Data records:

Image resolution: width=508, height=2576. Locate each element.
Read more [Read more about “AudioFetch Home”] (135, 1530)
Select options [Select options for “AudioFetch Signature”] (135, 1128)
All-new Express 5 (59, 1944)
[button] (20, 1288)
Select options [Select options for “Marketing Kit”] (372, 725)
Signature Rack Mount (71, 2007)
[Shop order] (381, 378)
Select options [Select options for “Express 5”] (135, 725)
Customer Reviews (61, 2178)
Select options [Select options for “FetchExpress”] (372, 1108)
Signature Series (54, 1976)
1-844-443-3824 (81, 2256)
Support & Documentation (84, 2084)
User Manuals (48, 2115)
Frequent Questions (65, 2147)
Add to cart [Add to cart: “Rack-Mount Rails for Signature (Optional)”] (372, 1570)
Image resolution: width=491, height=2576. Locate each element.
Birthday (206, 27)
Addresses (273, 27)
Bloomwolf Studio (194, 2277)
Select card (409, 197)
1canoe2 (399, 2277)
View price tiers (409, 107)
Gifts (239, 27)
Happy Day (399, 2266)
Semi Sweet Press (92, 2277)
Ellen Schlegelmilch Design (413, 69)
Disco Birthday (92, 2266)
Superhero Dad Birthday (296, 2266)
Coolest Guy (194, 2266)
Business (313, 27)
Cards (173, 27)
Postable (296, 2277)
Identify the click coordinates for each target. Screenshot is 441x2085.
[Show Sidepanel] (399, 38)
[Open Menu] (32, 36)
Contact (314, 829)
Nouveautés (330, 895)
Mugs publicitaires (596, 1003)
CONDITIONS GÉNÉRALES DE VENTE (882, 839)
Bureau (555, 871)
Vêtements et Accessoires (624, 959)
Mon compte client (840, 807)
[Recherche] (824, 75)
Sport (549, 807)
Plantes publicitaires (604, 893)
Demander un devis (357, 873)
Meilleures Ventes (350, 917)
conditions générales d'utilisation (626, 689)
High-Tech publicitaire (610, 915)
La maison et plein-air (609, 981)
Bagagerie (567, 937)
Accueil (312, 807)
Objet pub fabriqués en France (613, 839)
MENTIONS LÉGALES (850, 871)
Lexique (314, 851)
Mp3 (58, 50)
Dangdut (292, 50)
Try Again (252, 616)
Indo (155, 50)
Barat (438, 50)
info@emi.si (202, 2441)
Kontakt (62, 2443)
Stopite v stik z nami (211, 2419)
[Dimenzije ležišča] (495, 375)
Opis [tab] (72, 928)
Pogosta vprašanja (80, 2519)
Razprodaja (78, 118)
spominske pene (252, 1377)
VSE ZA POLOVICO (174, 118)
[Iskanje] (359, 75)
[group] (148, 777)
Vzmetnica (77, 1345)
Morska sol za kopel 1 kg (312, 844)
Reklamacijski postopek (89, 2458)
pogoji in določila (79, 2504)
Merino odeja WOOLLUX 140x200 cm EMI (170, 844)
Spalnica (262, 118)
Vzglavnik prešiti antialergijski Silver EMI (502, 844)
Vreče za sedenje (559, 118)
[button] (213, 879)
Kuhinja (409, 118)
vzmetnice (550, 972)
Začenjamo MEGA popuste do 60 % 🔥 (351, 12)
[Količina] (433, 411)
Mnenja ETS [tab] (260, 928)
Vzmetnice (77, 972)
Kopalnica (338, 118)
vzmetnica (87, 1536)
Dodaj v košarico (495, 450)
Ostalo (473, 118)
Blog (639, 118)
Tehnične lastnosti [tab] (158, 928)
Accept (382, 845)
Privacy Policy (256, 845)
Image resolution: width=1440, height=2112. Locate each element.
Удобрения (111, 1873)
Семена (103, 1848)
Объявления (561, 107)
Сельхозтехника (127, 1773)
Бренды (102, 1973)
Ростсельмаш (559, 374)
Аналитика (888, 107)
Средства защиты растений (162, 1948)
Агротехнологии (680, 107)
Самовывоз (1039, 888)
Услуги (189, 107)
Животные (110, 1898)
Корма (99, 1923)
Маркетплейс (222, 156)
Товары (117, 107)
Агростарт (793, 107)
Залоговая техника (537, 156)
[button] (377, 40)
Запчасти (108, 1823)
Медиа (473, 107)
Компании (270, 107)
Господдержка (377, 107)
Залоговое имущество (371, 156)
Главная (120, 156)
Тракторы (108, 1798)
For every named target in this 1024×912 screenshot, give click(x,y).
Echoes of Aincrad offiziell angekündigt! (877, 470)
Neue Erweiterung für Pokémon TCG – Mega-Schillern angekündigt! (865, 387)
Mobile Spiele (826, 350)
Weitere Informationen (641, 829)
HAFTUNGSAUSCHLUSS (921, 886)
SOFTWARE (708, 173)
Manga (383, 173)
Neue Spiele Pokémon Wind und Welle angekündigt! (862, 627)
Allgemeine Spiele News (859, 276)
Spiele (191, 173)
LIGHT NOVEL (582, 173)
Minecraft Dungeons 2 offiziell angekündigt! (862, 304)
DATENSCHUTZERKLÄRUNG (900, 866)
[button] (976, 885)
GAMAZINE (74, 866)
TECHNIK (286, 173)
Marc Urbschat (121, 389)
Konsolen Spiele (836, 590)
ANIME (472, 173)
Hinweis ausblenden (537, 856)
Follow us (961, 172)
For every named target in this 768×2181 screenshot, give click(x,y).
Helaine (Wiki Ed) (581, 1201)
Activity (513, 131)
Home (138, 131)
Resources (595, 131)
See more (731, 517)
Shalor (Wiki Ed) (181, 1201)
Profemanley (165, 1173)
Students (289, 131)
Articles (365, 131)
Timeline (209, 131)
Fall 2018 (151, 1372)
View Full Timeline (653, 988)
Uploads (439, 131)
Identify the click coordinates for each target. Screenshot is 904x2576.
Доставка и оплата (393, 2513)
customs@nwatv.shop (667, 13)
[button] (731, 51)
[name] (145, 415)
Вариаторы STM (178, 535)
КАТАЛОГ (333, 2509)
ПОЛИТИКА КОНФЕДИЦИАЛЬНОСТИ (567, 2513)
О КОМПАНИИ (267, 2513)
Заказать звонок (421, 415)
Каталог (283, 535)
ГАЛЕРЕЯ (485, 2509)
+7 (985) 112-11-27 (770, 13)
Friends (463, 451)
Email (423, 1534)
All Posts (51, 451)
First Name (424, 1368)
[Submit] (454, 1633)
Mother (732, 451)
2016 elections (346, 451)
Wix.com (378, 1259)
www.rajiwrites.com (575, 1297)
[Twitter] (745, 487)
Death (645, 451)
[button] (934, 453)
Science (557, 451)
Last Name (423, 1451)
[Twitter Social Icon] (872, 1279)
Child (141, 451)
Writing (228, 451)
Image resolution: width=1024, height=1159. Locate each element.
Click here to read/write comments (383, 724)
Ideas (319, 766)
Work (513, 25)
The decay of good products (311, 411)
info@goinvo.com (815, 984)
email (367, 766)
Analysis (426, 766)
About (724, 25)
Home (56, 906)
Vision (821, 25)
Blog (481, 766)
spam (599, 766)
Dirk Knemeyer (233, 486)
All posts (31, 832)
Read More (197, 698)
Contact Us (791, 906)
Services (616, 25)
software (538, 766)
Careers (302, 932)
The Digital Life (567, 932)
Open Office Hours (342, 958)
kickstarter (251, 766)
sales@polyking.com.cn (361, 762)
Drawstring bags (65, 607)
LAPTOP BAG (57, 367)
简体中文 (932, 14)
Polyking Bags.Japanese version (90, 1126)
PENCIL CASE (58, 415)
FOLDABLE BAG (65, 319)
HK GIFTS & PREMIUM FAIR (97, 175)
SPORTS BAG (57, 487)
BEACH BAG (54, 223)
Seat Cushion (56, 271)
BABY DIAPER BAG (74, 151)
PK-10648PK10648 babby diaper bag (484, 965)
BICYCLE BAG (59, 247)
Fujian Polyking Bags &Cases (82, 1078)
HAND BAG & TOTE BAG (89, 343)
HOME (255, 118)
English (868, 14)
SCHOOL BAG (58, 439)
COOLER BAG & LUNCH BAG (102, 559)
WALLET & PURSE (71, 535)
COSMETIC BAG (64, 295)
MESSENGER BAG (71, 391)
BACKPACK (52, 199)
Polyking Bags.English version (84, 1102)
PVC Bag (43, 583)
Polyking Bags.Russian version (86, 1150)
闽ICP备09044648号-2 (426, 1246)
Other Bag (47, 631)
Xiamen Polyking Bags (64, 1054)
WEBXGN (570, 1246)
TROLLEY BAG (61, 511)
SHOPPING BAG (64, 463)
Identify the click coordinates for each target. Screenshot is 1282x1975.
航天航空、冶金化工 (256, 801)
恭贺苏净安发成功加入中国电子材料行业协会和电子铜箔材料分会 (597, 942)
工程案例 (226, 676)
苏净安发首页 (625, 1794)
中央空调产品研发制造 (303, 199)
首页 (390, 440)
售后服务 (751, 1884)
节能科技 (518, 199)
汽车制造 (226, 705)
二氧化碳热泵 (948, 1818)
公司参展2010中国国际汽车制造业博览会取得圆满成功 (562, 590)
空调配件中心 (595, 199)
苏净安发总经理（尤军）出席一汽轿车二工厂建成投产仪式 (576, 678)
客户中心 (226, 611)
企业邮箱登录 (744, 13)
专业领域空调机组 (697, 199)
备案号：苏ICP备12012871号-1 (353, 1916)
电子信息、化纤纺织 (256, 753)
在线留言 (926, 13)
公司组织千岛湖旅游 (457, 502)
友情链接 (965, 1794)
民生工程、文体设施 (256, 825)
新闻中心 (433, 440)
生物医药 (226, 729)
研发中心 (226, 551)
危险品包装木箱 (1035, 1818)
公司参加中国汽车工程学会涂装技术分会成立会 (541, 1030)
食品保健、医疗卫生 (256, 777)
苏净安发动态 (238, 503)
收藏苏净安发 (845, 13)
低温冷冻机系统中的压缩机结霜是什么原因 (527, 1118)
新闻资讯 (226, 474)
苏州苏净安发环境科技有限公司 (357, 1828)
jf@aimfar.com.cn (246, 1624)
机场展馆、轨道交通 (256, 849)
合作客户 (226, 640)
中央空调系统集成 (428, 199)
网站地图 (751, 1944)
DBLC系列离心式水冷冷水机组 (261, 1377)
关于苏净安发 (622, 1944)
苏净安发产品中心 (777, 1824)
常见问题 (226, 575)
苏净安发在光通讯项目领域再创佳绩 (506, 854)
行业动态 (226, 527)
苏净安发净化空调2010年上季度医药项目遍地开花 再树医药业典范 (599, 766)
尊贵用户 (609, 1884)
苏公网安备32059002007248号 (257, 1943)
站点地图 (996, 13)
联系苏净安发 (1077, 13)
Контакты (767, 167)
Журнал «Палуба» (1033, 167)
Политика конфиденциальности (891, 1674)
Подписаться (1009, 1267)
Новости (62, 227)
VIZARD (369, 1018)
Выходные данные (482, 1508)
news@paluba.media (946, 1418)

PROBLEM STATEMENT:
A copy of each line in the data above that holds the string "named" is needed.

TASK RESPONSE:
For every named target in this 1024×912 screenshot, give click(x,y).
For every named target in this 768×2181 screenshot, give click(x,y).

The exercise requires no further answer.